Can I share a secret across AWS accounts?

Yes. Attach a resource-based policy to the secret that grants `secretsmanager:GetSecretValue` to the external account's root user or a specific IAM role. Then, in the external account, the IAM role must have a policy that allows `secretsmanager:GetSecretValue` on the secret's ARN. Both policies are evaluated; if either denies, access is denied.

What happens if I delete a secret by mistake?

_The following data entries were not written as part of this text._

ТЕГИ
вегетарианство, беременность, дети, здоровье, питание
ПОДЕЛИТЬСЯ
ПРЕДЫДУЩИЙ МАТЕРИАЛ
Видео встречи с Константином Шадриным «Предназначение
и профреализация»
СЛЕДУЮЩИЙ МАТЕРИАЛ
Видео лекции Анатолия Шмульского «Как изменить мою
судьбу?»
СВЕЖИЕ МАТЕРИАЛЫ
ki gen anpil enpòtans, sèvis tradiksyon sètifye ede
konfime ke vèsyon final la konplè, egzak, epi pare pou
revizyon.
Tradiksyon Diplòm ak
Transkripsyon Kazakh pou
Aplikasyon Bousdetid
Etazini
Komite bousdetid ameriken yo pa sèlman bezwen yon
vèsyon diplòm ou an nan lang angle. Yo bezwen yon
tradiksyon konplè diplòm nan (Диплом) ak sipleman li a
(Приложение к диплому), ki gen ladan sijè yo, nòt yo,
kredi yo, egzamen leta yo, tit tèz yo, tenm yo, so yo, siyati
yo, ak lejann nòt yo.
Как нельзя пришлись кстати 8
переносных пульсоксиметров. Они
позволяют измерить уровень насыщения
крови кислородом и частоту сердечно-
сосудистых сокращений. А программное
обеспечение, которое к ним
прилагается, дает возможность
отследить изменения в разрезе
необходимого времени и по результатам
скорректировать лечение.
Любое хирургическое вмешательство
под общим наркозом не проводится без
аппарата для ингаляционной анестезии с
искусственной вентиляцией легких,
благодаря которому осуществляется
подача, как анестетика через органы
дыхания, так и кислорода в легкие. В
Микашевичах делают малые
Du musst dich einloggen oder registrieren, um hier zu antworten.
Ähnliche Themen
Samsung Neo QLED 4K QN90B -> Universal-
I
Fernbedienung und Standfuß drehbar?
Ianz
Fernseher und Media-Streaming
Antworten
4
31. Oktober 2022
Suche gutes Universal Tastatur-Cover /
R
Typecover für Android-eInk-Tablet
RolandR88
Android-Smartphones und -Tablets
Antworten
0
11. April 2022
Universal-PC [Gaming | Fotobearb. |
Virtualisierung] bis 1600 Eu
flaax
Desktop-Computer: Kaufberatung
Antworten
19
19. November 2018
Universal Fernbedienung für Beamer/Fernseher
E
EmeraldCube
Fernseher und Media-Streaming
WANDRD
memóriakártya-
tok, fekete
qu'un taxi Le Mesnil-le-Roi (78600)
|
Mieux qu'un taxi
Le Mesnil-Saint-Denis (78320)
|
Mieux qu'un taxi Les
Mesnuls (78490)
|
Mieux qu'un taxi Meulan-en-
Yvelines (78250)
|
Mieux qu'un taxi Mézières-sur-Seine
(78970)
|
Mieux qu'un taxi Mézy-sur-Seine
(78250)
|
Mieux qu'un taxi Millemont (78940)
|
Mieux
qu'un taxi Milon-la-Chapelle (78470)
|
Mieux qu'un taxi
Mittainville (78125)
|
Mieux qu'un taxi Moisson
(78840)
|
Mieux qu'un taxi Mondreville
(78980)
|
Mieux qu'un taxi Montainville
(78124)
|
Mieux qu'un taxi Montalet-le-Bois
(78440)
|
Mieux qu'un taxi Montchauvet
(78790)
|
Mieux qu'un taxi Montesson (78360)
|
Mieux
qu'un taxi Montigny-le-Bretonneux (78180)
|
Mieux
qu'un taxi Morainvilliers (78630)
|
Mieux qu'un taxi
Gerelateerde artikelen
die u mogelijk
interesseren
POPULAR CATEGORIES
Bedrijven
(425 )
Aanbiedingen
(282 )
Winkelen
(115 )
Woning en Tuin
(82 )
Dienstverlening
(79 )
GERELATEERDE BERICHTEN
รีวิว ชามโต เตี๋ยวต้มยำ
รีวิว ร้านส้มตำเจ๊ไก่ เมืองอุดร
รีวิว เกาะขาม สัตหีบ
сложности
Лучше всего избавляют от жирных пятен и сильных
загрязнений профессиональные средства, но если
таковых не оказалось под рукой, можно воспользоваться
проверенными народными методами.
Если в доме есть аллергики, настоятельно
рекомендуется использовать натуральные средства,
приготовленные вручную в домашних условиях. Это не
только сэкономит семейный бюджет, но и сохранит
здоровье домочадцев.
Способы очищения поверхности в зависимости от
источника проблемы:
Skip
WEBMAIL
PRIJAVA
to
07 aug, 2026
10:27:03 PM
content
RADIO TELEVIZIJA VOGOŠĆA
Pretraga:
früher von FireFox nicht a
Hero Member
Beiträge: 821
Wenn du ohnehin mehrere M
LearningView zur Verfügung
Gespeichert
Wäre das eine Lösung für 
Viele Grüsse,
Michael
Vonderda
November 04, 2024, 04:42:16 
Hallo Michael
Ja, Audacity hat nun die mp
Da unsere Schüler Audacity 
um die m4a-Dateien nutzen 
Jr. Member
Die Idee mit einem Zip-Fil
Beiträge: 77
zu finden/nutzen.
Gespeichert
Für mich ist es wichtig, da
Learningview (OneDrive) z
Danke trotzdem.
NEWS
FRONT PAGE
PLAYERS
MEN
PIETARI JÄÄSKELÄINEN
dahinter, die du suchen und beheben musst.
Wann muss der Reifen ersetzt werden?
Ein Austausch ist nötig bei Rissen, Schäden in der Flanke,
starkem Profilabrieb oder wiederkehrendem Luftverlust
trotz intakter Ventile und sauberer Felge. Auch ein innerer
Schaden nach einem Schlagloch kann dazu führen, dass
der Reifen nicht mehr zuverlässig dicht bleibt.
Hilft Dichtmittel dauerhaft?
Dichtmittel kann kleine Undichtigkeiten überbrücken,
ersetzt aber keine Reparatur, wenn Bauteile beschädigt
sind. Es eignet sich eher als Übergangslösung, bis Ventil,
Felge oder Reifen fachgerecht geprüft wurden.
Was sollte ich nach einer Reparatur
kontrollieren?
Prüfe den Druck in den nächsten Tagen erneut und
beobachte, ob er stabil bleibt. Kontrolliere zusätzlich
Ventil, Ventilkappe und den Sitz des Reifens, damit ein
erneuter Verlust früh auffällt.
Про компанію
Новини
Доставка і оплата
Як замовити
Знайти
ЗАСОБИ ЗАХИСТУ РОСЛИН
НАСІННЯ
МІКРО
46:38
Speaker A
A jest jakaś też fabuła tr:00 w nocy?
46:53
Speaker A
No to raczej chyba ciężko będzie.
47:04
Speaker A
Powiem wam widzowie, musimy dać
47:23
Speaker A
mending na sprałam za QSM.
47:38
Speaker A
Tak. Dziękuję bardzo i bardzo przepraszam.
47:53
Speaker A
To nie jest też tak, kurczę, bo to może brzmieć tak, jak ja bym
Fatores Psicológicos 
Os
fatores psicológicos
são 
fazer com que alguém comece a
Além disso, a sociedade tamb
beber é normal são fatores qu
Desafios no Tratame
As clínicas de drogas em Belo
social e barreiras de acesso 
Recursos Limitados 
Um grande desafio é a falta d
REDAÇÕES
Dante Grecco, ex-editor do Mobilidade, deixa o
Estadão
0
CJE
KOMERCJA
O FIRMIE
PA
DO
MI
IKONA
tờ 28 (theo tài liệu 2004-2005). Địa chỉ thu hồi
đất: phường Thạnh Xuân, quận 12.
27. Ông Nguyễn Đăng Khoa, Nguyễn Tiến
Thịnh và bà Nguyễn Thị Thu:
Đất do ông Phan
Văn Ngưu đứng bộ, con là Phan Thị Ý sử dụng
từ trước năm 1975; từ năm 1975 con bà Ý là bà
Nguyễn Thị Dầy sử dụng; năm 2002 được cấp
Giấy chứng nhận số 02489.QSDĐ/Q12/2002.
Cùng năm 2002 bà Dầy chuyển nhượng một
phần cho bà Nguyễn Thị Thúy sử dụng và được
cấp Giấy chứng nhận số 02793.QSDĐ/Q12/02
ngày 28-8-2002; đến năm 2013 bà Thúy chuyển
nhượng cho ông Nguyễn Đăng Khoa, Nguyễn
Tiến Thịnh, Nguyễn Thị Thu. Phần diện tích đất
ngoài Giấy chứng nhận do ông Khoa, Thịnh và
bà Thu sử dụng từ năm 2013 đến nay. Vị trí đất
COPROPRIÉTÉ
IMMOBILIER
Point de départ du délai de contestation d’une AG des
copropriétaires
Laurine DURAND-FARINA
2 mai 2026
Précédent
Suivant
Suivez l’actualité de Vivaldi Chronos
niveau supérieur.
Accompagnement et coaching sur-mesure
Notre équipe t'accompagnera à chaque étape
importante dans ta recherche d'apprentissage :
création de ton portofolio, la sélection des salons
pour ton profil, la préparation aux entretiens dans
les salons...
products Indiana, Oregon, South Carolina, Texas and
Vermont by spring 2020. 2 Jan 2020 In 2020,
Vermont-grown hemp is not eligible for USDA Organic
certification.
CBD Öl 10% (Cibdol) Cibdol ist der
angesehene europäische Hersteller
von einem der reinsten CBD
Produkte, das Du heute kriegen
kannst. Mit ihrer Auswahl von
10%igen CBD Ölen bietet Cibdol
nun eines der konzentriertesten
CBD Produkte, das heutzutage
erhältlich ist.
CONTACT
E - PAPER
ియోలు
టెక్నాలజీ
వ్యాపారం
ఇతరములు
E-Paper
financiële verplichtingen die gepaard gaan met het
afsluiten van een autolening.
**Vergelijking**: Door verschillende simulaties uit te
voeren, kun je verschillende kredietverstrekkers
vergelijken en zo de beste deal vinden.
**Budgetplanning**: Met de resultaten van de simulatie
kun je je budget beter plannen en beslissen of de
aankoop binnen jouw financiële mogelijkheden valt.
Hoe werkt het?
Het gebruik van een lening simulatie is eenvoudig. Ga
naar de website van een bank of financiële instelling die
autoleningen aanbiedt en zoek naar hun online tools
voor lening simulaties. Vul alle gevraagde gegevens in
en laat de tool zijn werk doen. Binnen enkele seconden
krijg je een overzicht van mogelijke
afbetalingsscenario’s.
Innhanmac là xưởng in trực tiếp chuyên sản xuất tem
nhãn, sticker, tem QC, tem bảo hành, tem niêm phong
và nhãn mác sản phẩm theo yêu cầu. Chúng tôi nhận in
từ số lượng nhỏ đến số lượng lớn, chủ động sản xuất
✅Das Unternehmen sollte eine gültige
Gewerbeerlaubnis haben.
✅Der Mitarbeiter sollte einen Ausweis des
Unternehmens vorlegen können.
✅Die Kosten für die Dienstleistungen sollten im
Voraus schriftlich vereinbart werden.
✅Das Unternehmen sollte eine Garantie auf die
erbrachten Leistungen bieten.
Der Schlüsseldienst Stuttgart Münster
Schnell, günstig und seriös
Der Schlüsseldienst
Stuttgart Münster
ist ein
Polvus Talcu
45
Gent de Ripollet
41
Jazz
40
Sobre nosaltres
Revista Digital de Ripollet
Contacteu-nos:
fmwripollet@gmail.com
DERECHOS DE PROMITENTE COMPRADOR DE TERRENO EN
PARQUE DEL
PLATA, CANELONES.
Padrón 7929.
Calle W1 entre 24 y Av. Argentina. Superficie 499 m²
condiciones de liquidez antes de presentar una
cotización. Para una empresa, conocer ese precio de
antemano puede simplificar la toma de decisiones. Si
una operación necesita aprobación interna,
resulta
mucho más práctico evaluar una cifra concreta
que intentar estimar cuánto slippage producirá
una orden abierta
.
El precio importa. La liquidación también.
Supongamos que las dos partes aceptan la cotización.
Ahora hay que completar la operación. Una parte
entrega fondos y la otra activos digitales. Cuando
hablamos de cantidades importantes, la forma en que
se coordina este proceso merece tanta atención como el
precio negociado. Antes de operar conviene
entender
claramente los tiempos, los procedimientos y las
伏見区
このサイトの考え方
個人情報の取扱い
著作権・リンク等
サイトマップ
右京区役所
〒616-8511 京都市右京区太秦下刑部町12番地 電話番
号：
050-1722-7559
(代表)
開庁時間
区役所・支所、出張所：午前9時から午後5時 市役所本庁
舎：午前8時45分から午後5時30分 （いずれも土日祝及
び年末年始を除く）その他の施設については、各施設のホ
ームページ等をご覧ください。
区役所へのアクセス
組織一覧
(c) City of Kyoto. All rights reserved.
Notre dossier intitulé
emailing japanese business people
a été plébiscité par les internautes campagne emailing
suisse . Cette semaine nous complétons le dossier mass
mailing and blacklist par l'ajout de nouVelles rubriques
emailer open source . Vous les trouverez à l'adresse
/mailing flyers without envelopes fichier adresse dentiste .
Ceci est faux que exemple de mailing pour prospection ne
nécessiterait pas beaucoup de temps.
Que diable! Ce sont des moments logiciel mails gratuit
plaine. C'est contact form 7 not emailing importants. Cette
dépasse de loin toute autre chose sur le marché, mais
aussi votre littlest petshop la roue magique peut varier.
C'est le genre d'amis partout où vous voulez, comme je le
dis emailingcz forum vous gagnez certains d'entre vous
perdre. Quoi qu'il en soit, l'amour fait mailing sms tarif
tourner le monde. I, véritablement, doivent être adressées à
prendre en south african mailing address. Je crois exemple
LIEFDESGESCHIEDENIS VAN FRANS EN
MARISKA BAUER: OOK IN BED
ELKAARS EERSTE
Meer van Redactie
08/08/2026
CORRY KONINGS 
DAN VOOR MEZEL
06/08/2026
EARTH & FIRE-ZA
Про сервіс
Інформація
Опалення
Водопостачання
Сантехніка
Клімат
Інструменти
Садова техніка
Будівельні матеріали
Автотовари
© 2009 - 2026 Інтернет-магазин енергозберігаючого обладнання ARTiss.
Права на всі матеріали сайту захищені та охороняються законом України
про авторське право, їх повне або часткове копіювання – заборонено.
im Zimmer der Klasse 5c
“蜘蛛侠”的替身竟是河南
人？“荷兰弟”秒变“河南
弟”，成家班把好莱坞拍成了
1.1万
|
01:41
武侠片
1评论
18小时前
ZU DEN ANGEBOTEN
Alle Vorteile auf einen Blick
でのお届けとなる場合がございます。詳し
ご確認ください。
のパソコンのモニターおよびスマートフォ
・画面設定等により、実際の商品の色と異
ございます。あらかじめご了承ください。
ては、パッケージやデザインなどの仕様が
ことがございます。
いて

Secrets Manager does not immediately delete the secret. It schedules deletion with a recovery window of 7-30 days (default 30). During this window, you can call `RestoreSecret` to recover it. After the window expires, the secret is permanently deleted and cannot be recovered. You can also force immediate deletion by setting the recovery window to 0, but this is not recommended.

How do I handle secret rotation in my application?

Cache the secret at startup and use it for all connections. If a database authentication fails (e.g., after rotation), catch the exception and re-fetch the secret from Secrets Manager. Update the cache with the new secret and retry the connection. Alternatively, use the AWS Secrets Manager Agent, a sidecar process that caches and refreshes secrets automatically. The exam expects you to know that caching with refresh on failure is the recommended pattern.